Homélie samedi 20 septembre 2025

Homélie samedi 20 septembre 2025

Samedi de la 24ème semaine du Temps Ordinaire

1Tm 6,13-16 / Ps 99 / Lc 8,4-15

Jésus vient de faire lui-même un p’tit bout d’homélie, mais deux questions me restent.

La 1ère : avoir un cœur bon et généreux, pour être une terre féconde, ok, mais concrètement, comment on fait ?

Parce que nos terres, qu’on le veuille ou non, elles sont plus ou moins empierrées ou ensablées et plus ou moins pleines de ronces.
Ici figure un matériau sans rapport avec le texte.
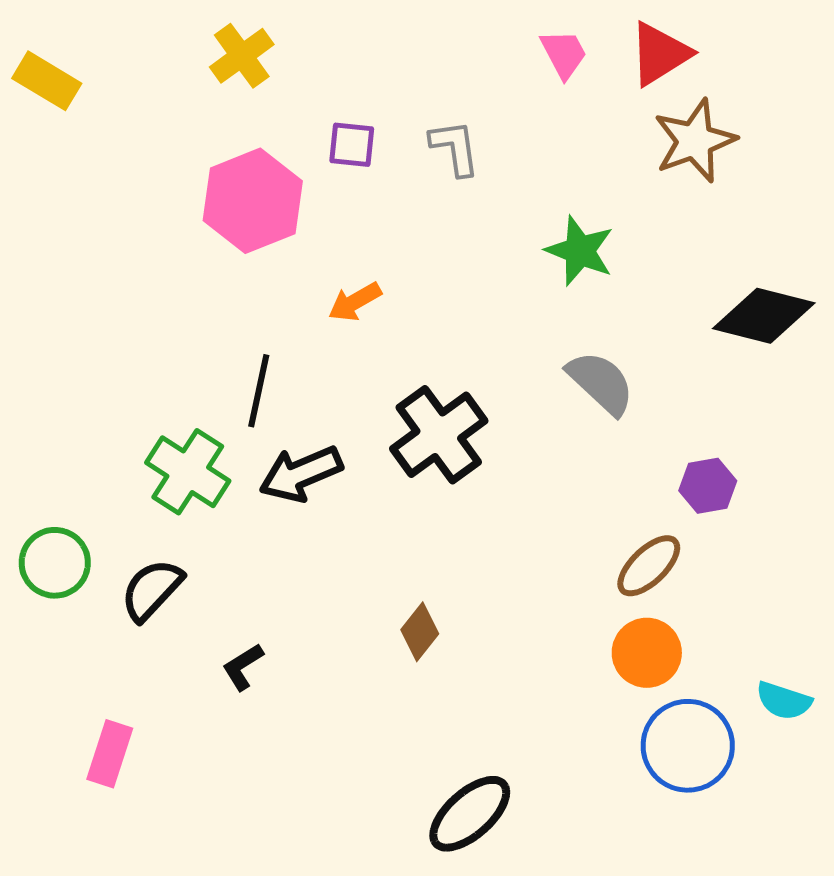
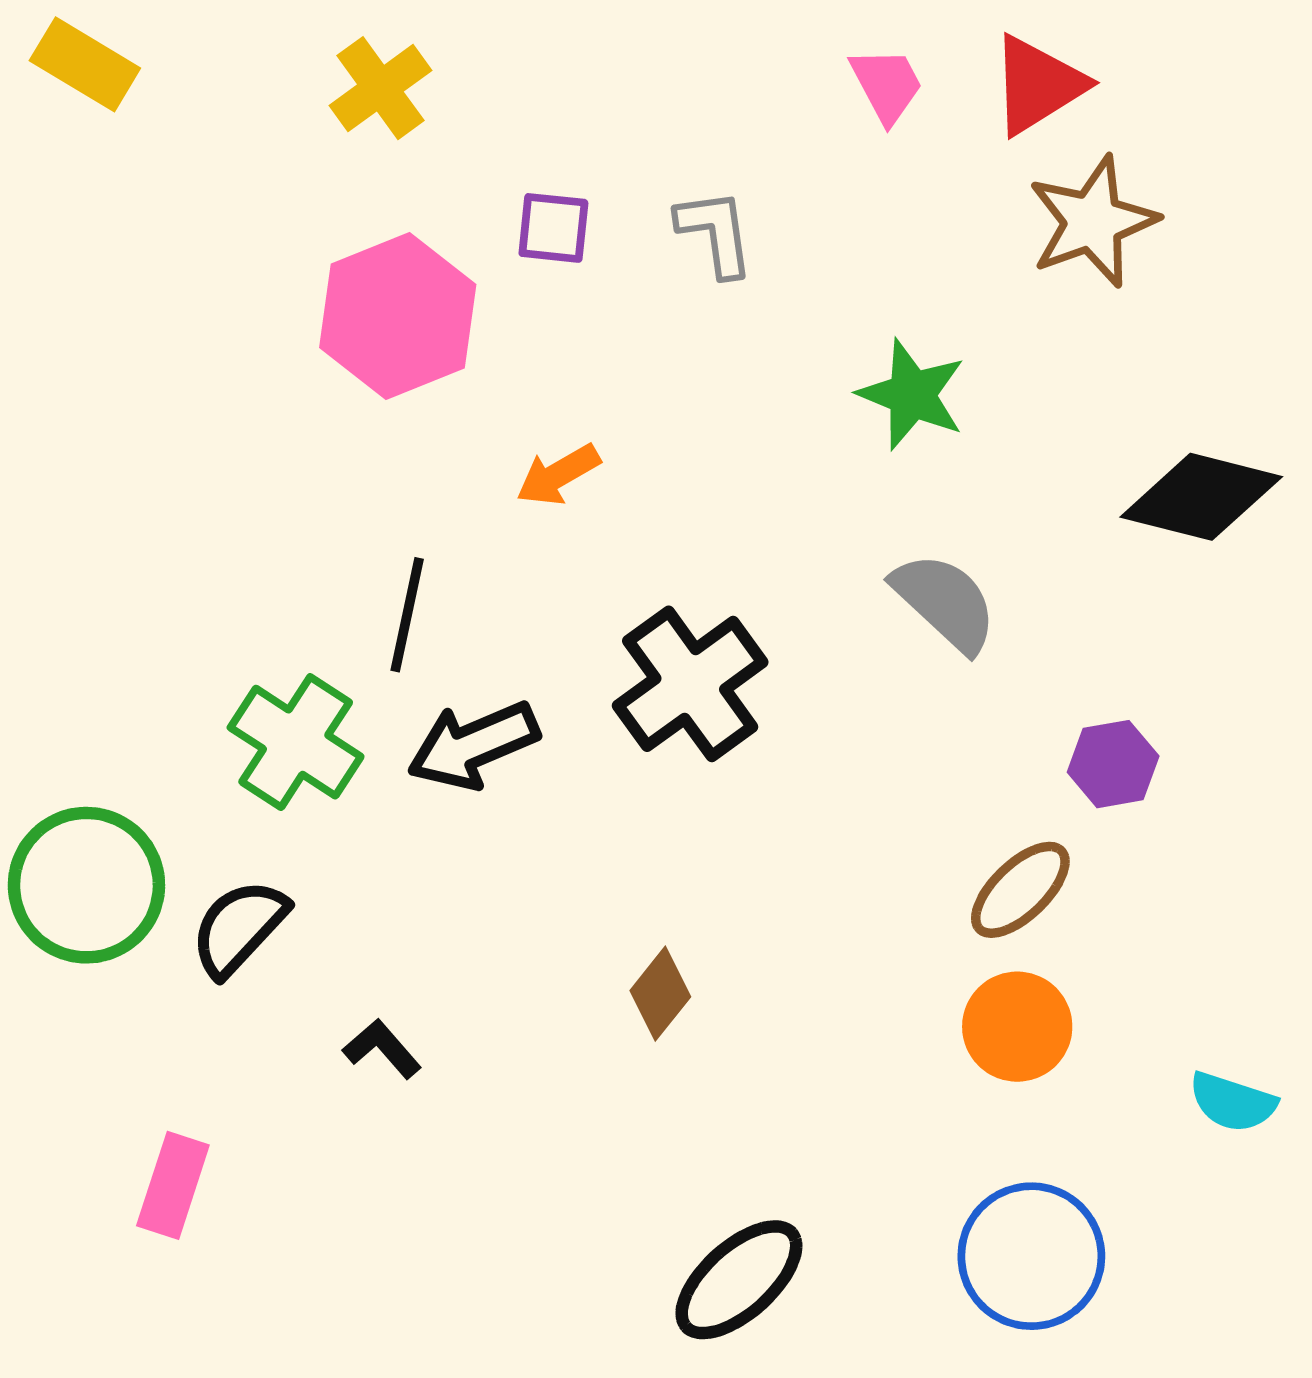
yellow rectangle: (47, 81) -> (85, 64), moved
green circle: (55, 563) -> (86, 885), size x1.4
black L-shape: (243, 667) -> (382, 1049), turned 81
blue circle: (688, 746) -> (1031, 1256), moved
Ce qui m’amène à ma 2ème question : non seulement qu’est-ce qui rend nos terres peu fécondes, la terre que nous sommes, mais encore : qu’est-ce qui a pu, déjà, nous rendre malheureusement peu capables à ce que la Parole, en nous, peine à déployer toutes ses potentialités ?

Parce qu’il n’y a pas en soit de bonne ou de mauvaise terre, il n’y a que des terres à travailler ; même si, c’est vrai, certaines sont plus faciles que d’autres. Mais justement ! Qu’est-ce qui fait que cette terre que nous sommes est plus ou moins facile ou difficile à travailler ?

Alors Jésus là dit, il y a ces soucis du quotidien qui peuvent prendre beaucoup de place, mais aussi les richesse et les plaisirs faciles ainsi que les tentations du monde ; il y a également les épreuves qui nous font douter ou nous décourager ; il y a évidemment notre péché, aussi, mais encore nos histoires familiales qui, pour certains d’entre nous, sont parfois complexes et douloureuses, et ça joue forcément !

Alors comment faire ? Comment dépierrer, comment désensabler, comment déroncer ?

Avec patience ! Et avec persévérance, dit Jésus. Et donc avec miséricorde avec nous-mêmes. En demandant au Seigneur que lui-même vienne travailler avec nous cette terre que nous sommes. Avec nous ; car il s’agira évidemment de nous donner les moyens, de lui faire place, le laisser venir travailler nos cœurs, et nous y aider les uns les autres, nous soutenir, nous épauler, nous aider à discerner où aller et comment y aller, comment faire…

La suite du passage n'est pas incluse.